Где же Маржана? Она что, решила бросить его в этом кошмаре? Отомстить за то, что он отказался бежать с ней? Да, с неё станется… Ох, как же неосмотрительно он доверился маре — не абы какой, а главной над Кощеевыми Клинками. Думал, можно вот так запросто скоротать с девицей ночь, а потом сказать, что ничего не было? Или это она сказала? А, теперь не важно. В её силах было сделать эти муки вечными — даже если бы наяву прошло всего мгновение. Этого вполне хватило бы, чтобы сойти с ума.
Лис закашлялся — с раскалённого пола поднимался едкий дым, заполняя собой всю темницу — тесный каменный мешок, в котором он не смог бы даже вытянуться в полный рост, если бы ему позволили лечь.
Вдруг до его ушей донёсся истошный девичий крик — хоть и приглушённый толстой кладкой стен, но всё равно исполненный боли и отчаяния. Один из камней-насмешников подвинулся, открывая длинную щель, похожую на бойницу.
«Слышишь? — прошелестели булыжники. — Узнаёшь?»
И не слухом, но сердцем Лис узнал голос своей матери. Он дёрнулся в цепях, но так и не решился подтянуться, чтобы заглянуть в открывшийся проём. Слишком страшно было убедиться в своей правоте.
«Её пытают из-за тебя! — камни корчились, хохотали, выли волками, ухали совами, перекликались на разные лады. — Всё это из-за тебя!»
— Нет! — больше выдохнул, чем выкрикнул он — и проснулся.
А потом ещё долго — беззвучно и отчаянно — рыдал в объятиях разбудившей его Маржаны. Та гладила его по голове, дула в волосы, нежно поправляла прядки, прилипшие к вспотевшей шее, и твердила, как заклинание:
— Всё хорошо, милый. Это просто сон, дурной сон. Чужая явь, не твоя.
— Сон? Правда? — пролепетал Лис, когда снова смог говорить. Собственный голос показался ему незнакомым, хриплым — будто сорванным от долгих криков. И чёртова весенняя капель звенела по растаявшим от весеннего тепла лужам, как сумасшедшая: кап… кап… кап…

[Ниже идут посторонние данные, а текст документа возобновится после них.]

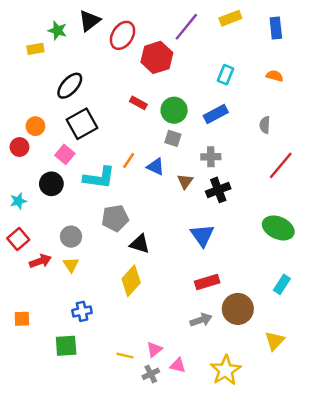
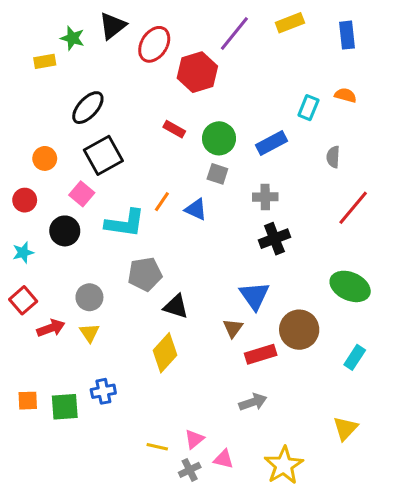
cyan rectangle: (226, 75) -> (308, 108), moved
red circle: (19, 147) -> (25, 200), moved
brown triangle: (185, 181) -> (233, 328), moved
brown circle: (238, 309) -> (299, 330), moved
green square: (66, 346) -> (65, 407), moved

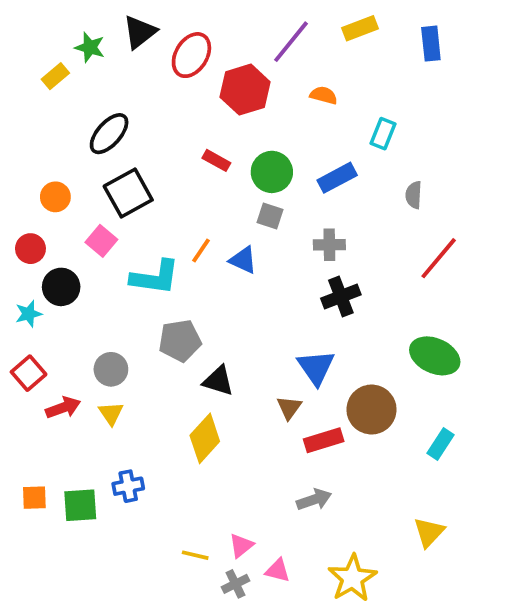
yellow rectangle: (45, 61) -> (55, 76), turned -30
orange semicircle: (345, 95) -> (324, 95), moved
black circle: (65, 231) -> (61, 287), moved

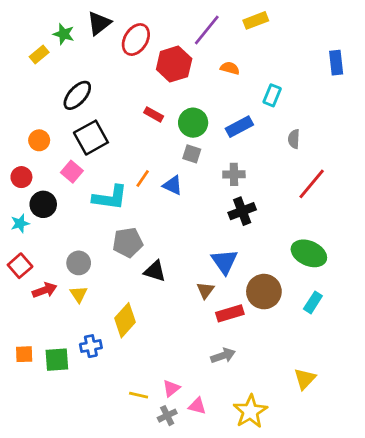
blue rectangle: (431, 44) -> (336, 63), moved
yellow diamond: (205, 438) -> (125, 320), moved
cyan rectangle: (440, 444) -> (313, 302), moved

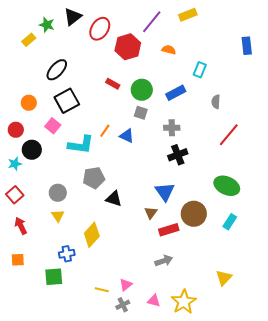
red arrow: (45, 290) -> (21, 226), moved, turned -96
green square: (57, 360) -> (54, 277), moved
pink triangle: (197, 406) -> (154, 301), moved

— Сколько я проспал? — он глянул вверх. На чистом небе не было ни облачка, а солнце, казалось, почти не сдвинулось с места. Значит, он отсутствовал совсем недолго.
— Всего лишь четверть часа, — Маржана баюкала его голову в руках. — Может, поспишь ещё? Эй, да не дёргайся ты так! Дурных видений больше не будет, обещаю. Добрые сны — не моя стезя, но я могу сделать так, чтобы тебе вообще ничего не снилось. Хочешь?